■ **PROBLEM TO WORK ON**
The pictures are to be left out, and all remaining data is to be transcribed exactly as it appears.

■ **PROVIDED DATA**
******************************

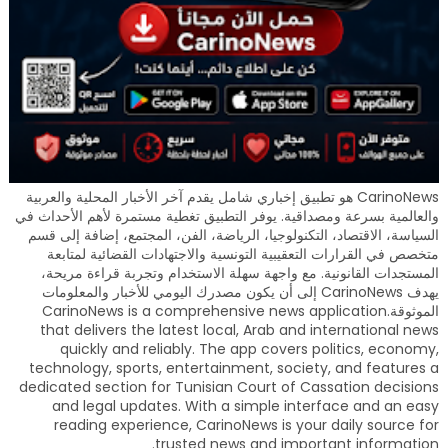
CarinoNews هو تطبيق إخباري شامل يقدم آخر الأخبار المحلية والعربية
والعالمية بسرعة ومصداقية. يوفر التطبيق تغطية مستمرة لأهم الأحداث في
السياسة، الاقتصاد، التكنولوجيا، الرياضة، الفن، المجتمع، إضافة إلى قسم
متخصص في القرارات التعقيبية التونسية والاجتهادات القضائية لمتابعة
المستجدات القانونية. مع واجهة سهلة الاستخدام وتجربة قراءة مريحة،
يهدف CarinoNews إلى أن يكون مصدرك اليومي للأخبار والمعلومات
الموثوقة.CarinoNews is a comprehensive news application
that delivers the latest local, Arab and international news
quickly and reliably. The app covers politics, economy,
technology, sports, entertainment, society, and features a
dedicated section for Tunisian Court of Cassation decisions
and legal updates. With a simple interface and an easy
reading experience, CarinoNews is your daily source for
trusted news and important information.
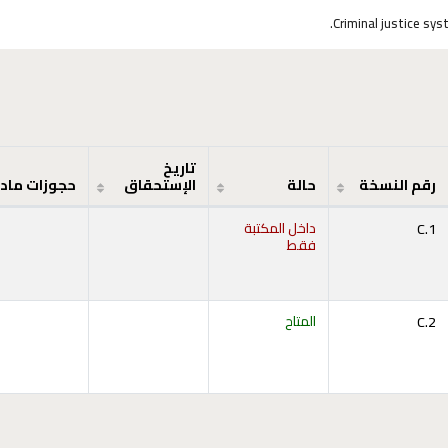
Criminal justice sys
تاريخ
رقم النسخة
حالة
الإستحقاق
حجوزات ماد
C.1
داخل المكتبة
فقط
C.2
المتاح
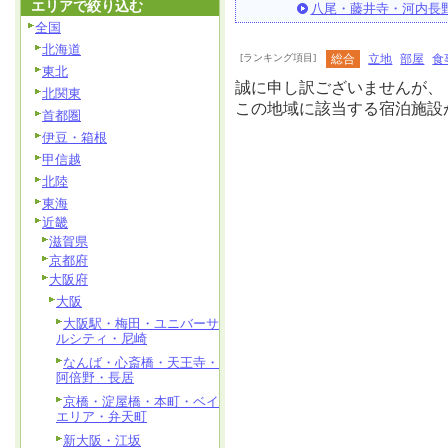
エリアで絞り込む
八尾・藤井寺・河内長
全国
北海道
[ランキング項目]
総合
立地
部屋
食
東北
誠に申し訳ございませんが、
北関東
この地域に該当する宿泊施設
首都圏
伊豆・箱根
甲信越
北陸
東海
近畿
滋賀県
京都府
大阪府
大阪
大阪駅・梅田・ユニバーサ
ルシティ・尼崎
なんば・心斎橋・天王寺・
阿倍野・長居
京橋・淀屋橋・本町・ベイ
エリア・弁天町
新大阪・江坂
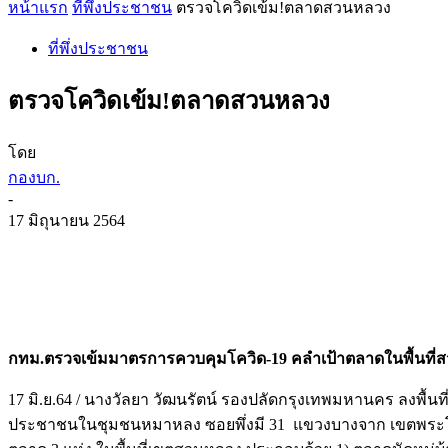
หน้าแรก
ที่พึ่งประชาชน
ตรวจโควิดเข้ม!ตลาดสวนหลวง
ที่พึ่งประชาชน
ตรวจโควิดเข้ม!ตลาดสวนหลวง
โดย
กองบก.
-
17 มิถุนายน 2564
กทม.ตรวจเข้มมาตรการควบคุมโควิด-
19 คลำเป้าตลาดในพื้นที่
17 มิ.ย.64 / นางวัลยา วัฒนรัตน์ รองปลัดกรุงเทพมหานคร ลงพื้
ประชาชนในชุมชนหมาหลง ซอยพึ่งมี 31 แขวงบางจาก เขตพระโขน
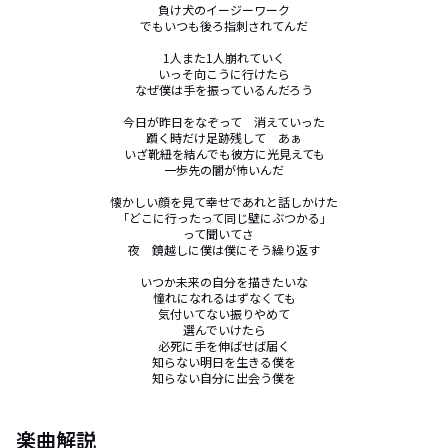
負け犬のイージーワーク

でもいつも後ろ指刺されてんだ

1人また1人崩れていく

いっそ向こうに行けたら

なぜ僕は手を振っているんだろう

今日が昨日をなぞって　消えていった

躓く時だけ足跡残して　あぁ

いざ靴紐を結んでも彼方に光見えても

一歩先の闇が怖いんだ

懐かしい顔を見て幸せであれと話しかけた

「どこに行ったって同じ壁にぶつかる」

って聞いてさ　

夜　鏡越しに僕は僕にそう繰り返す

いつか未来の自分を描きたいな

憧れになれるはずなくても

気付いてない振りやめて

選んでいけたら

必死に手を伸ばせば届く

知らない明日を生きる僕を

知らない自分に出会う僕を
楽曲解説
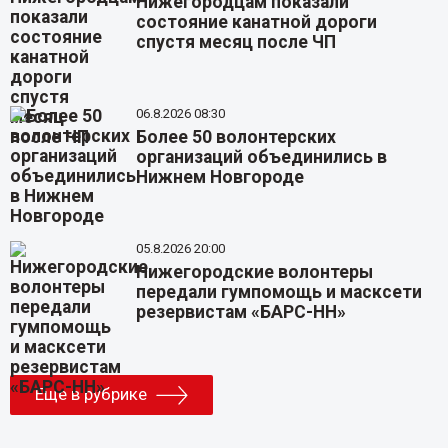
Нижегородцам показали
состояние канатной дороги
спустя месяц после ЧП
06.8.2026 08:30
Более 50 волонтерских
организаций объединились в
Нижнем Новгороде
05.8.2026 20:00
Нижегородские волонтеры
передали гумпомощь и масксети
резервистам «БАРС-НН»
Еще в рубрике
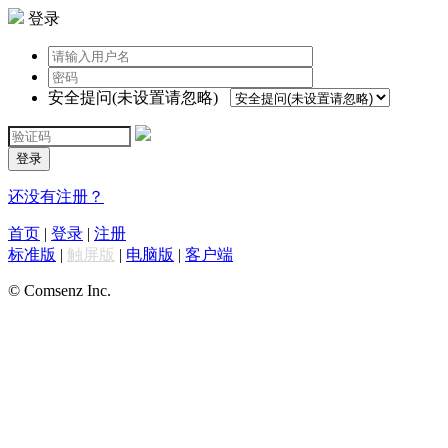
登录
安全提问(未设置请忽略)
登录
还没有注册？
首页
|
登录
|
注册
标准版
|
触屏版
|
电脑版
|
客户端
© Comsenz Inc.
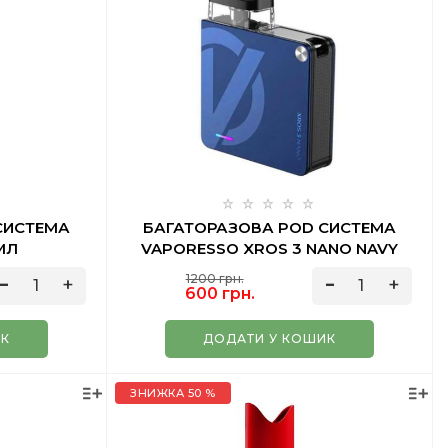
СИСТЕМА
БАГАТОРАЗОВА POD СИСТЕМА
 МЛ
VAPORESSO XROS 3 NANO NAVY
BLUE 2 МЛ
1200 грн.
600 грн.
ИК
ДОДАТИ У КОШИК
ЗНИЖКА 50 %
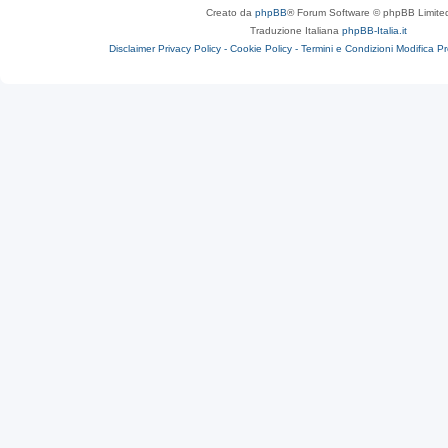
Creato da
phpBB
® Forum Software © phpBB Limite
Traduzione Italiana
phpBB-Italia.it
Disclaimer
Privacy Policy -
Cookie Policy -
Termini e Condizioni
Modifica P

******************************

■ **RESPONSE AREA**
CarinoNews هو تطبيق إخباري شامل يقدم آخر الأخبار المحلية والعربية
والعالمية بسرعة ومصداقية. يوفر التطبيق تغطية مستمرة لأهم الأحداث في
السياسة، الاقتصاد، التكنولوجيا، الرياضة، الفن، المجتمع، إضافة إلى قسم
متخصص في القرارات التعقيبية التونسية والاجتهادات القضائية لمتابعة
المستجدات القانونية. مع واجهة سهلة الاستخدام وتجربة قراءة مريحة،
يهدف CarinoNews إلى أن يكون مصدرك اليومي للأخبار والمعلومات
الموثوقة.CarinoNews is a comprehensive news application
that delivers the latest local, Arab and international news
quickly and reliably. The app covers politics, economy,
technology, sports, entertainment, society, and features a
dedicated section for Tunisian Court of Cassation decisions
and legal updates. With a simple interface and an easy
reading experience, CarinoNews is your daily source for
trusted news and important information.
Criminal justice sys
تاريخ
رقم النسخة
حالة
الإستحقاق
حجوزات ماد
C.1
داخل المكتبة
فقط
C.2
المتاح
エリアで絞り込む
八尾・藤井寺・河内長
全国
北海道
[ランキング項目]
総合
立地
部屋
食
東北
誠に申し訳ございませんが、
北関東
この地域に該当する宿泊施設
首都圏
伊豆・箱根
甲信越
北陸
東海
近畿
滋賀県
京都府
大阪府
大阪
大阪駅・梅田・ユニバーサ
ルシティ・尼崎
なんば・心斎橋・天王寺・
阿倍野・長居
京橋・淀屋橋・本町・ベイ
エリア・弁天町
新大阪・江坂
หน้าแรก
ที่พึ่งประชาชน
ตรวจโควิดเข้ม!ตลาดสวนหลวง
ที่พึ่งประชาชน
ตรวจโควิดเข้ม!ตลาดสวนหลวง
โดย
กองบก.
-
17 มิถุนายน 2564
กทม.ตรวจเข้มมาตรการควบคุมโควิด-
19 คลำเป้าตลาดในพื้นที่
17 มิ.ย.64 / นางวัลยา วัฒนรัตน์ รองปลัดกรุงเทพมหานคร ลงพื้
ประชาชนในชุมชนหมาหลง ซอยพึ่งมี 31 แขวงบางจาก เขตพระโขน
負け犬のイージーワーク

でもいつも後ろ指刺されてんだ

1人また1人崩れていく

いっそ向こうに行けたら

なぜ僕は手を振っているんだろう

今日が昨日をなぞって　消えていった

躓く時だけ足跡残して　あぁ

いざ靴紐を結んでも彼方に光見えても

一歩先の闇が怖いんだ

懐かしい顔を見て幸せであれと話しかけた

「どこに行ったって同じ壁にぶつかる」

って聞いてさ　

夜　鏡越しに僕は僕にそう繰り返す

いつか未来の自分を描きたいな

憧れになれるはずなくても

気付いてない振りやめて

選んでいけたら

必死に手を伸ばせば届く

知らない明日を生きる僕を

知らない自分に出会う僕を
楽曲解説
Нижегородцам показали
состояние канатной дороги
спустя месяц после ЧП
06.8.2026 08:30
Более 50 волонтерских
организаций объединились в
Нижнем Новгороде
05.8.2026 20:00
Нижегородские волонтеры
передали гумпомощь и масксети
резервистам «БАРС-НН»
Еще в рубрике
登录
安全提问(未设置请忽略)
登录
还没有注册？
首页
|
登录
|
注册
标准版
|
触屏版
|
电脑版
|
客户端
© Comsenz Inc.
СИСТЕМА
БАГАТОРАЗОВА POD СИСТЕМА
 МЛ
VAPORESSO XROS 3 NANO NAVY
BLUE 2 МЛ
1200 грн.
600 грн.
ИК
ДОДАТИ У КОШИК
ЗНИЖКА 50 %
Creato da
phpBB
® Forum Software © phpBB Limite
Traduzione Italiana
phpBB-Italia.it
Disclaimer
Privacy Policy -
Cookie Policy -
Termini e Condizioni
Modifica P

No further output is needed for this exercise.